Monday, May 12, 2025
On doing enough
Monday, May 5, 2025
I thought the deluge of friends leaving the faith might slow down in my thirties, but it has not. Whereas in my twenties I felt a conviction that many of these souls would return after some time in the desert, in my thirties I am less sure.
I don't wish to generalize about people's reasons for leaving. There are many. They are painful. I think I can even say they are legitimate. It is a little bit like hearing about your friend's divorce; you don't wish it for them, but when it happens, it is not your job to comment on how it happened, only to comfort. (Also like hearing about your friend's divorce, privately you look at your own life and wonder, will it happen to me?)
One of my favorite praise songs when I was a youth was Hillsong's "None But Jesus." It echos the sentiment of Peter in John 6:68, a verse that has been my source of faith for many years, "To whom shall we go? Only You have the words of life." Truthfully, I don't usually enjoy the worship sets at the church we attend, but I was surprised this Sunday when we sang "None But Jesus" and the corporate participation brought me to tears.
Singing that song I remembered praise nights in the sanctuary of my church growing up, I remembered kneeling at a wooden cross at the YWAM base in San Francisco, I remembered lifting hands in a stadium of 16,000 other people at Urbana, I remembered crying myself to sleep in my bed as a teen. So many flashes of what my faith meant to me then, and how Jesus was near to my heart.

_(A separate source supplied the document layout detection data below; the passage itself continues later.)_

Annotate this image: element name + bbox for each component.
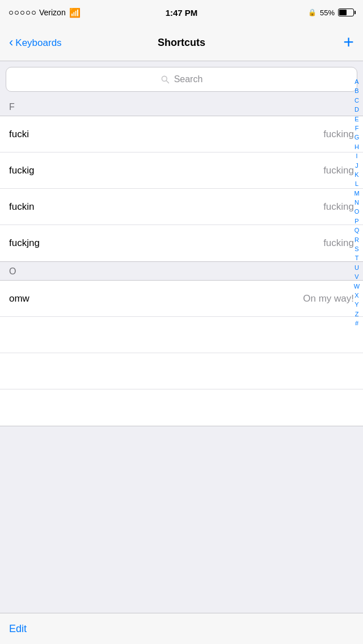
alpha-Y[interactable]: Y [354,300,358,309]
shortcut-text: fuckig [9,165,34,176]
status-right: 🔒 55% [308,9,354,17]
signal-dot-1 [9,11,13,15]
alpha-F[interactable]: F [355,124,359,133]
shortcut-text: omw [9,293,29,304]
battery-container [338,9,354,16]
section-f: F fucki fucking fuckig fucking fuckin fu… [0,98,363,262]
signal-dot-5 [32,11,36,15]
alpha-N[interactable]: N [354,198,359,207]
battery-percent: 55% [320,9,335,17]
signal-dot-3 [20,11,24,15]
alpha-H[interactable]: H [354,143,359,151]
status-left: Verizon 📶 [9,7,81,18]
alpha-G[interactable]: G [354,133,360,142]
shortcut-text: fuckin [9,201,34,213]
phrase-text: On my way! [303,293,354,304]
alpha-O[interactable]: O [354,207,360,216]
list-item[interactable]: fuckig fucking [0,152,363,189]
lock-icon: 🔒 [308,9,316,16]
alpha-W[interactable]: W [354,282,360,291]
alpha-M[interactable]: M [354,189,359,198]
alpha-I[interactable]: I [356,152,357,160]
signal-dot-4 [26,11,30,15]
status-time: 1:47 PM [166,8,198,18]
alpha-T[interactable]: T [355,254,359,262]
phrase-text: fucking [323,165,354,176]
alpha-B[interactable]: B [354,87,358,95]
wifi-icon: 📶 [69,7,81,18]
alpha-A[interactable]: A [354,78,358,86]
alpha-E[interactable]: E [354,115,358,124]
phrase-text: fucking [323,129,354,140]
search-icon [161,75,170,84]
nav-bar: ‹ Keyboards Shortcuts + [0,25,363,61]
alpha-V[interactable]: V [354,273,358,281]
list-item-empty-2 [0,353,363,389]
alpha-C[interactable]: C [354,96,359,105]
search-placeholder: Search [174,74,203,84]
alpha-Z[interactable]: Z [355,310,359,319]
battery-icon [338,9,354,16]
alpha-P[interactable]: P [354,217,358,226]
svg-line-1 [166,80,168,83]
list-item[interactable]: fuckjng fucking [0,225,363,261]
list-item-empty-3 [0,389,363,426]
alpha-D[interactable]: D [354,105,359,114]
signal-dots [9,11,36,15]
section-header-f: F [0,98,363,116]
alpha-Q[interactable]: Q [354,226,360,235]
back-button[interactable]: ‹ Keyboards [9,37,62,49]
add-button[interactable]: + [343,33,354,51]
shortcut-text: fucki [9,129,29,140]
alpha-R[interactable]: R [354,236,359,244]
list-item-empty-1 [0,317,363,353]
status-bar: Verizon 📶 1:47 PM 🔒 55% [0,0,363,25]
signal-dot-2 [15,11,19,15]
main-scroll: Search F fucki fucking fuckig fucking fu… [0,61,363,613]
shortcut-text: fuckjng [9,238,40,249]
phrase-text: fucking [323,201,354,213]
back-chevron-icon: ‹ [9,36,13,49]
search-container: Search [0,61,363,98]
alpha-U[interactable]: U [354,264,359,272]
alphabet-sidebar: A B C D E F G H I J K L M N O P Q R S T … [351,77,363,329]
list-item[interactable]: fuckin fucking [0,189,363,225]
bottom-toolbar: Edit [0,613,363,644]
alpha-hash[interactable]: # [355,319,358,328]
list-item[interactable]: omw On my way! [0,281,363,317]
alpha-S[interactable]: S [354,245,358,253]
search-box[interactable]: Search [6,67,357,92]
section-o: O omw On my way! [0,262,363,426]
alpha-K[interactable]: K [354,171,358,179]
page-title: Shortcuts [158,37,205,49]
phrase-text: fucking [323,238,354,249]
back-label: Keyboards [15,37,61,49]
alpha-X[interactable]: X [354,291,358,300]
bottom-spacer [0,426,363,438]
section-header-o: O [0,262,363,280]
list-group-o: omw On my way! [0,280,363,426]
alpha-L[interactable]: L [355,180,358,188]
edit-button[interactable]: Edit [9,623,27,635]
battery-fill [339,10,347,15]
list-item[interactable]: fucki fucking [0,116,363,152]
carrier-name: Verizon [39,8,66,17]
list-group-f: fucki fucking fuckig fucking fuckin fuck… [0,116,363,262]
alpha-J[interactable]: J [355,162,358,170]
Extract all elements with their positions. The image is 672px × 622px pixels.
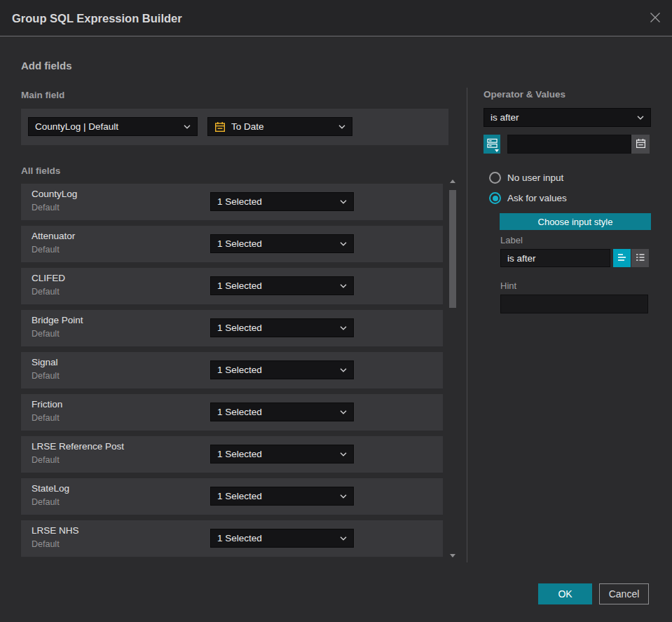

For many of my peers who have since let go of their faith, these kinds of flashbacks are bitter for them. Things look different for them looking back without the filter of faith. They remember feeling controlled, manipulated. The words are dry. The music is parched. I can understand a little, I think, because I have had seasons where I have felt something similar.
But in that moment, for me, I was struck by what a gift it is to have these memories to minister to my heart. The investments of my parents, my youth leaders, ministry leaders, prayer warriors, my own investments, they were deposits in my bank of faith that are continuing to nourish my heart in times of sadness, frustration, and distance. What mercy this is!